In addition to finally be able to see drafted players J.J. Watt, Gabe Carimi, John Moffitt and Bill Nagy start work with their new teams, Bielema saw cornerback Niles Brinkley, running back John Clay, wide receiver David Gilreath, linebacker Blake Sorensen and quarterback Scott Tolzien all ink free agent deals with some of the top organizations in the league.
"I thought it's a sign of respect, too, with the people who are signing them," Bielema said Friday at Big Ten Media Days at the Hyatt Regency Hotel at McCormick Place. "The Colts (Gilreath), two guys (Brinkley and Clay) to the Steelers … those are two programs that aren't just signing Joe Schmos. They are doing their due diligence in finding players that fit into great franchises."
The Badgers have aren't thought of as an NFL factory, but they had two more first-round picks in this year's draft and have had 46 players selected overall since 2000. Bielema, like former head coach Barry Alvarez, is getting a reputation as a coach who can develop lesser talent into NFL-worthy stock, particularly on the offensive line.
Of the 33 players currently on a NFL roster, nine are former Badgers lineman and a couple of them, like Cleveland Browns All-Pro left tackle Joe Thomas, spent the summer working out with teammates in Madison.
"I remember one day we had five NFL lineman downstairs working out and we happened to have some offensive line recruits in that day," Bielema said. "It was a fun thing for them."
It hasn't been fun for the opposition. Standing on the sideline watching his defensive line teammates get pushed around, shoved to the ground and out muscled in the trenches, Ohio State senior center Mike Brewster recognized the importance of last year's group to Wisconsin's overall success, and that the Buckeyes front five would be success if they could emulate it.
"You could tell that they had a great group of guys and they usually have a big, talented offensive line," Brewster said. "They carried their team to the Rose Bowl, because it all starts up front. You have to respect a group like that."
Thanks to the offensive line, it's not surprising to see four Badgers running backs on the roster. A season ago, Wisconsin, behind its quality offensive line, was four yards shy of becoming the first program in FBS history to have three running backs eclipse 1,000 yards rushing. Sophomore James White led the team in yards (1,052), junior Montee Ball led the team in touchdowns (18) and Steelers running back John Clay led the team in yards per game (92.0).
Throw in the fact that Wisconsin's two Heisman Trophy winners (Alan Amache and Ron Dayne) both carried the rock at Wisconsin, it's a fraternity that conference running backs would love to be a part of.

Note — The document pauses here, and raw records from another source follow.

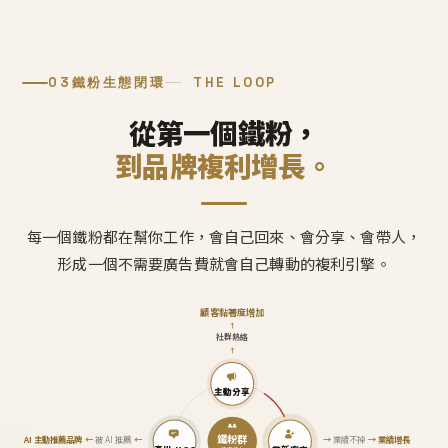
03
鐵粉生態閉環
THE LOOP
從第一個鐵粉，
到品牌複利增長。
每一個鐵粉都在幫你工作，會自己回來、會分享、會帶人，
形成一個不需要廣告費就會自己轉動的複利引擎。
顧客黏著度增加
↑
社群熱絡
↑
主動分享
鐵粉群
AI 主動推薦品牌
←
被 AI 推薦
←
→
業績不掉
→
業績增長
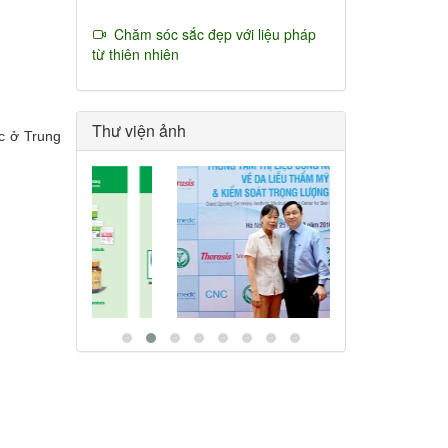
Chăm sóc sắc đẹp với liệu pháp
từ thiên nhiên
Thư viện ảnh
c ở Trung
g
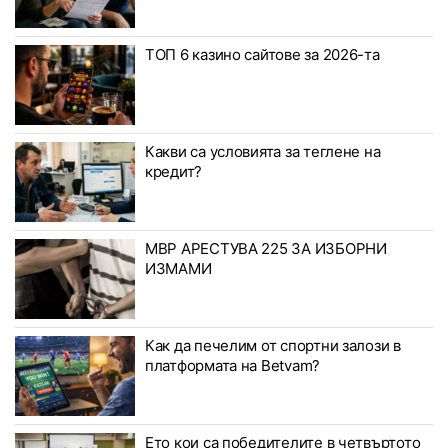
ТОП 6 казино сайтове за 2026-та
Какви са условията за теглене на
кредит?
МВР АРЕСТУВА 225 ЗА ИЗБОРНИ
ИЗМАМИ
Как да печелим от спортни залози в
платформата на Betvam?
Ето кои са победителите в четвъртото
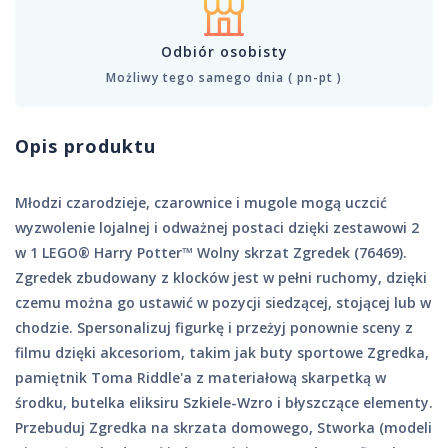
Odbiór osobisty
Możliwy tego samego dnia ( pn-pt )
Opis produktu
Młodzi czarodzieje, czarownice i mugole mogą uczcić
wyzwolenie lojalnej i odważnej postaci dzięki zestawowi 2
w 1 LEGO® Harry Potter™ Wolny skrzat Zgredek (76469).
Zgredek zbudowany z klocków jest w pełni ruchomy, dzięki
czemu można go ustawić w pozycji siedzącej, stojącej lub w
chodzie. Spersonalizuj figurkę i przeżyj ponownie sceny z
filmu dzięki akcesoriom, takim jak buty sportowe Zgredka,
pamiętnik Toma Riddle'a z materiałową skarpetką w
środku, butelka eliksiru Szkiele-Wzro i błyszczące elementy.
Przebuduj Zgredka na skrzata domowego, Stworka (modeli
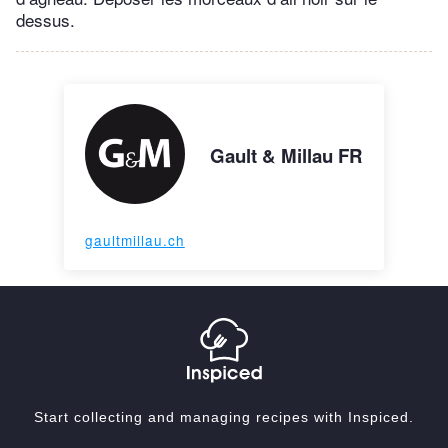
dessus.
Gault & Millau FR
gaultmillau.ch
Start collecting and managing recipes with Inspiced.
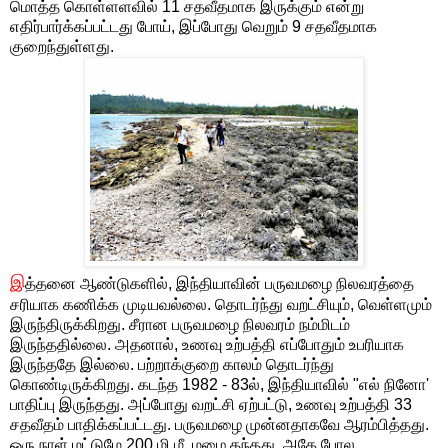
மொத்த கொள்ளளவில் 11 சதவீதமாக இருக்கும் என்று
எதிர்பார்க்கப்பட்டது போய், இப்போது வெறும் 9 சதவீதமாக
குறைந்துள்ளது.
இ
த்தனை ஆண்டுகளில், இந்தியாவின் பருவமழை நிலவரத்தை
சரியாக கணிக்க முடியவல்லை. தொடர்ந்து வறட்சியும், வெள்ளமும்
இருந்திருக்கிறது. சீரான பருவமழை நிலவரம் நம்மிடம்
இருந்ததில்லை. அதனால், உணவு உற்பத்தி எப்போதும் உபரியாக
இருந்ததே இல்லை. பற்றாக்குறை காலம் தொடர்ந்து
கொண்டிருக்கிறது. கடந்த 1982 - 83ல், இந்தியாவில் "எல் நினோ'
பாதிப்பு இருந்தது. அப்போது வறட்சி ஏற்பட்டு, உணவு உற்பத்தி 33
சதவீதம் பாதிக்கப்பட்டது. பருவமழை முன்னதாகவே ஆரம்பித்தது.
ஒரு நாள் மட்டுமே 200 மி.மீ.,மழை தந்தது. அதே போல,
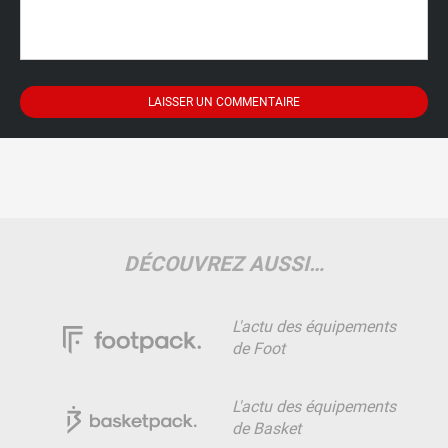
DÉCOUVREZ AUSSI…
L'actu des équipements
de Foot
L'actu des équipements
de Basket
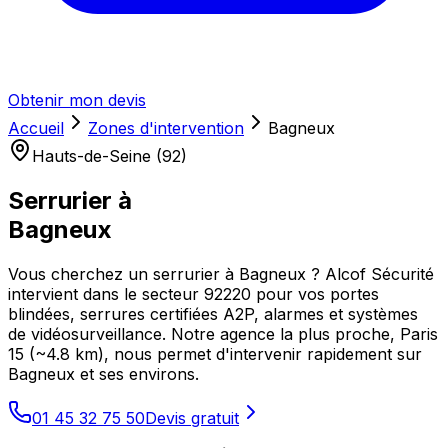
Obtenir mon devis
Accueil
Zones d'intervention
Bagneux
Hauts-de-Seine (92)
Serrurier à
Bagneux
Vous cherchez un serrurier à Bagneux ? Alcof Sécurité
intervient dans le secteur 92220 pour vos portes
blindées, serrures certifiées A2P, alarmes et systèmes
de vidéosurveillance. Notre agence la plus proche, Paris
15 (~4.8 km), nous permet d'intervenir rapidement sur
Bagneux et ses environs.
01 45 32 75 50
Devis gratuit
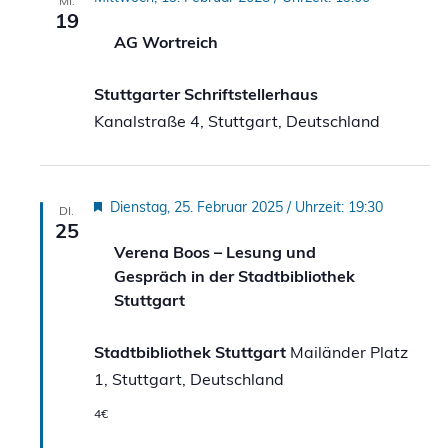
MI.
19
AG Wortreich
Stuttgarter Schriftstellerhaus
Kanalstraße 4, Stuttgart, Deutschland
Hervorgehoben
Dienstag, 25. Februar 2025 / Uhrzeit: 19:30
DI.
25
Verena Boos – Lesung und
Gespräch in der Stadtbibliothek
Stuttgart
Stadtbibliothek Stuttgart
Mailänder Platz
1, Stuttgart, Deutschland
4€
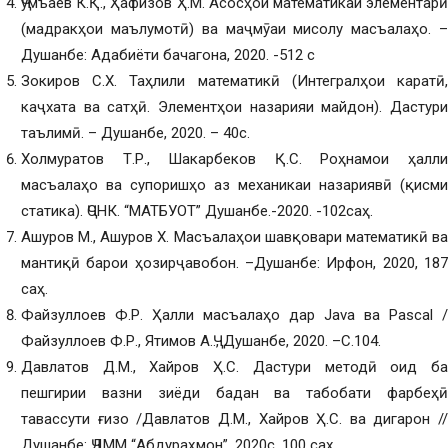
Ҷумъаев К.Қ., Ҳафизов Ҳ.М. Асосҳои математикаи элементарӣ
(мадракҳои маълумотӣ) ва маҷмӯаи мисолу масъалаҳо. –
Душанбе: Адабиёти бачагона, 2020. -512 с
Зокиров С.Х. Таҳлили математикӣ (Интегралҳои каратӣ,
каҷхата ва сатҳӣ. Элементҳои назарияи майдон). Дастури
таълимӣ. – Душанбе, 2020. – 40с.
Холмуратов Т.Р., Шакарбеков Қ.С. Роҳнамои ҳалли
масъалаҳо ва супоришҳо аз механикаи назариявӣ (қисми
статика). ҶСНК. “МАТБУОТ” Душанбе.-2020. -102саҳ.
Ашуров М., Ашуров Х. Масъалаҳои шавқовари математикӣ ва
мантиқӣ барои ҳозирҷавобон. –Душанбе: Ирфон, 2020, 187
саҳ.
Файзуллоев Ф.Р. Ҳалли масъалаҳо дар Java ва Pascal /
Файзуллоев Ф.Р., Ятимов А.Ҷ., Душанбе, 2020. –С.104.
Давлатов Д.М., Хайров Ҳ.С. Дастури методӣ оид ба
пешгирии вазни зиёди бадан ва табобати фарбеҳӣ
тавассути ғизо /Давлатов Д.М., Хайров Ҳ.С. ва дигарон //
Душанбе: ҶДММ “Абдураҳмон”, 2020с, 100 саҳ.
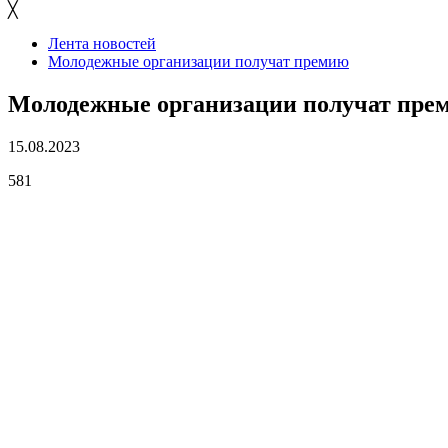
╳
Лента новостей
Молодежные организации получат премию
Молодежные организации получат пре
15.08.2023
581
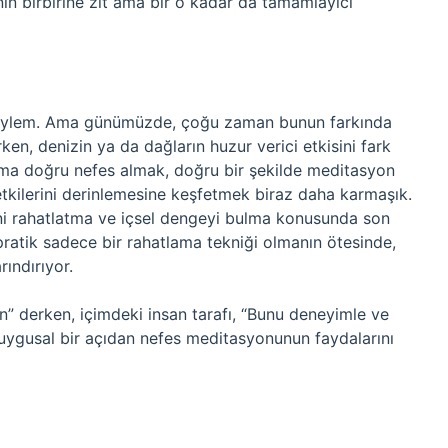
ın birbirine zıt ama bir o kadar da tamamlayıcı
 eylem. Ama günümüzde, çoğu zaman bunun farkında
en, denizin ya da dağların huzur verici etkisini fark
 Ama doğru nefes almak, doğru bir şekilde meditasyon
etkilerini derinlemesine keşfetmek biraz daha karmaşık.
ni rahatlatma ve içsel dengeyi bulma konusunda son
pratik sadece bir rahatlama tekniği olmanın ötesinde,
rındırıyor.
ın” derken, içimdeki insan tarafı, “Bunu deneyimle ve
uygusal bir açıdan nefes meditasyonunun faydalarını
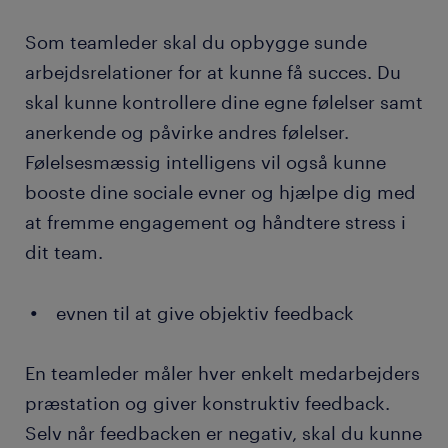
Som teamleder skal du opbygge sunde
arbejdsrelationer for at kunne få succes. Du
skal kunne kontrollere dine egne følelser samt
anerkende og påvirke andres følelser.
Følelsesmæssig intelligens vil også kunne
booste dine sociale evner og hjælpe dig med
at fremme engagement og håndtere stress i
dit team.
evnen til at give objektiv feedback
En teamleder måler hver enkelt medarbejders
præstation og giver konstruktiv feedback.
Selv når feedbacken er negativ, skal du kunne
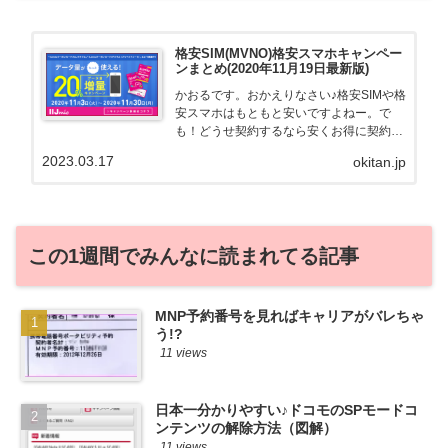
格安SIM(MVNO)格安スマホキャンペー
ンまとめ(2020年11月19日最新版)
かおるです。おかえりなさい♪格安SIMや格
安スマホはもともと安いですよねー。で
も！どうせ契約するなら安くお得に契約し
たい。その気持ちよっくわかります！かお
2023.03.17
okitan.jp
る自身も、そういう案件を常に狙ってます
から♪せっかくだから、かおるが調べた案
件をこっそ...
この1週間でみんなに読まれてる記事
MNP予約番号を見ればキャリアがバレちゃ
う!?
11 views
日本一分かりやすい♪ドコモのSPモードコ
ンテンツの解除方法（図解）
11 views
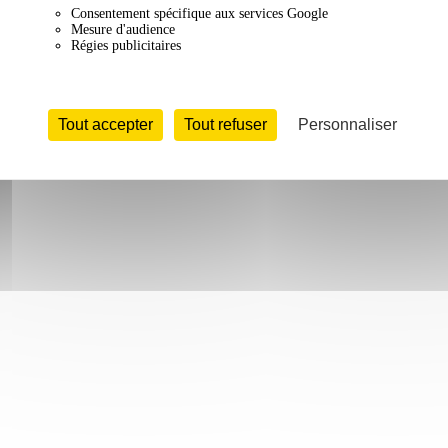
Consentement spécifique aux services Google
Mesure d'audience
Régies publicitaires
Tout accepter
Tout refuser
Personnaliser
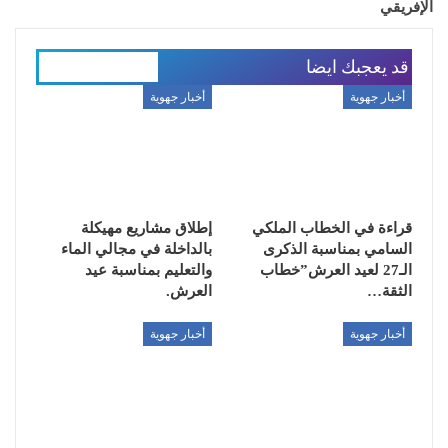
الإفريقي
قد يعجبك ايضا
المزيد عن المؤلف
أخبار جهوية
أخبار جهوية
قراءة في الخطاب الملكي
إطلاق مشاريع مهيكلة
السامي بمناسبة الذكرى
بالداخلة في مجالي الماء
الـ27 لعيد العرش”خطاب
والتعليم بمناسبة عيد
الثقة…
العرش.
أخبار جهوية
أخبار جهوية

"They have a very storied program and they are always very accomplished at the running back position," said Minnesota senior running back Duane Bennett. "Guys have that caliber, it speaks volumes of what that program is based off of and what their goals are. To see young guys like James White and Montee Ball come in and do the things they did last year, be a focal player of that offense, you have to give them respect and know they are next in line to carry on that Wisconsin running tradition."
The talent isn't expected to drop off either, not with the feedback Bielema has received from the NFL Draft board, which has given a favorable ranking to seniors to Patrick Butrym, Bradie Ewing, Antonio Fenelus, Aaron Henry and Russell Wilson to name a few.
"We have more players rated now by the NFL than we did a year ago," Bielema said. "Kevin Zeitler is rated higher than John Moffitt was a year ago, about rated as the same level as Gabe Carimi. I was shocked (by the number)."
Added Butrym: "It's just nice to be evaluated … and it's definitely a goal. Just to know you have the opportunity to play football as a job, maybe prove to be one of the best players in the world at playing football, it's flattering. I really would love that opportunity and I'd get that by helping Wisconsin win games."